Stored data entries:
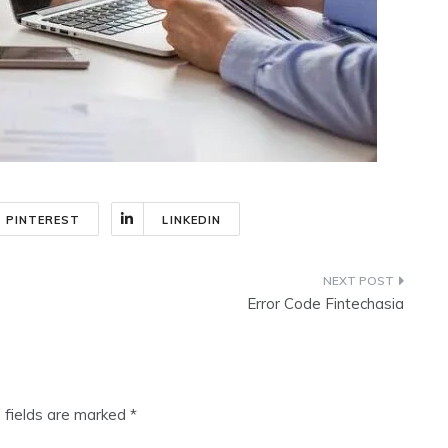
PINTEREST
LINKEDIN
Error Code Fintechasia
 fields are marked
*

▶ EXERCISE REQUIREMENTS: Could you transcribe the records above exactly, leaving out any pictures?

▶ SOLUTION TO THE EXERCISE:
PINTEREST
LINKEDIN
Error Code Fintechasia
 fields are marked
*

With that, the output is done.